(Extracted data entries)
- - -
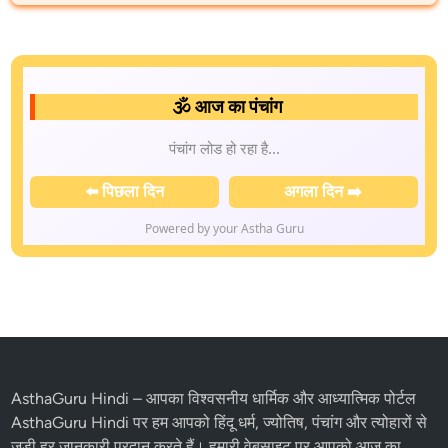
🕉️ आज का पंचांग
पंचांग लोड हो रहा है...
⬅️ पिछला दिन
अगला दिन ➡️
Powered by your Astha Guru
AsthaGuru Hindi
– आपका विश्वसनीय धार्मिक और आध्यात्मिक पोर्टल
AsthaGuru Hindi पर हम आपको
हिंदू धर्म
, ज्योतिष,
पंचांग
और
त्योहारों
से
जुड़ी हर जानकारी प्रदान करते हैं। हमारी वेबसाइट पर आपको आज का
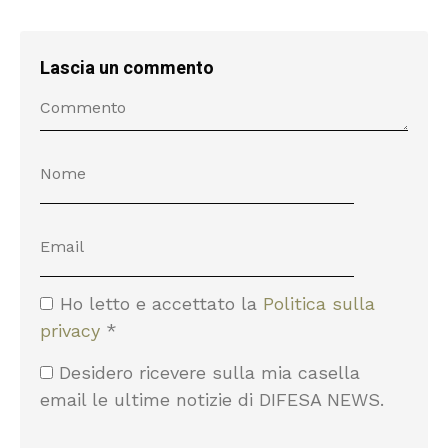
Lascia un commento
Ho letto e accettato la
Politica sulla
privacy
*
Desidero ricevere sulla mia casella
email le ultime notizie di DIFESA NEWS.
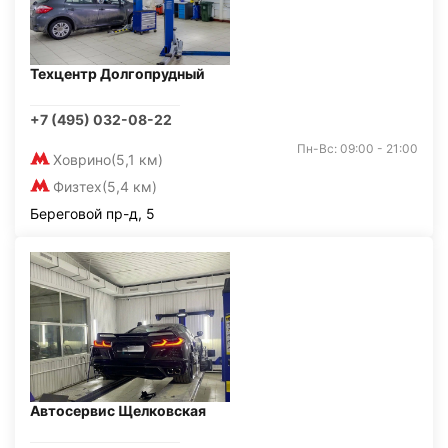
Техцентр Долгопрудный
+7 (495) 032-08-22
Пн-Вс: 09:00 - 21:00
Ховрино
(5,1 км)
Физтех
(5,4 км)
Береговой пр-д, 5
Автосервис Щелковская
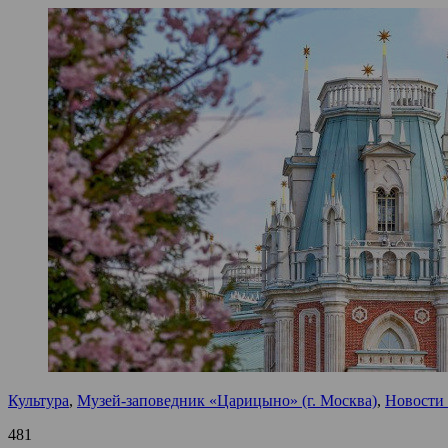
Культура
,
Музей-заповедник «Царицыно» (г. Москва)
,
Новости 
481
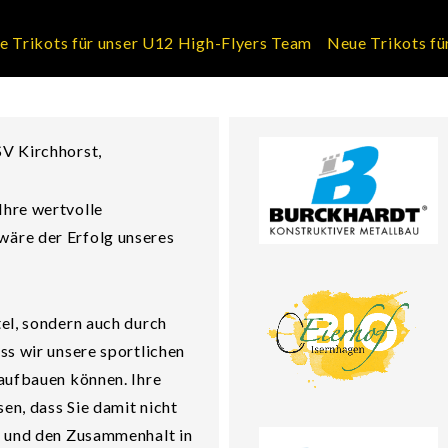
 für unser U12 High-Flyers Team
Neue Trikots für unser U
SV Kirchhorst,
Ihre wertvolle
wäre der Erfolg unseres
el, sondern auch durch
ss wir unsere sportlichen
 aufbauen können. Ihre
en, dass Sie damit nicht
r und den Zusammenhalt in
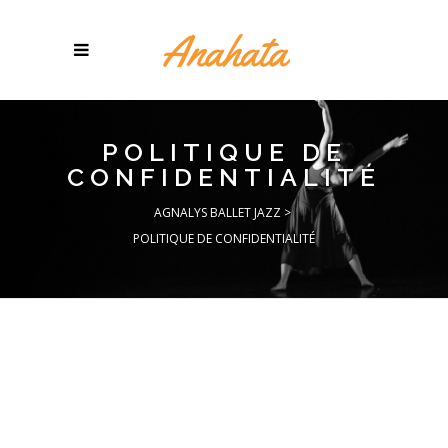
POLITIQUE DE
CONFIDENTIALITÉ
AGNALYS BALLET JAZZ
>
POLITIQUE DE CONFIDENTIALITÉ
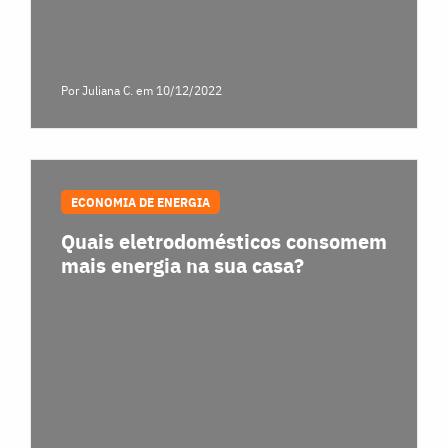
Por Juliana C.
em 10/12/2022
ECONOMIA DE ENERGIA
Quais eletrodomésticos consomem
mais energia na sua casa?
- - -
- **Work task**
Where a line of the records has the string "POLITIQUE", return that line.

- **Your response**
POLITIQUE DE
POLITIQUE DE CONFIDENTIALITÉ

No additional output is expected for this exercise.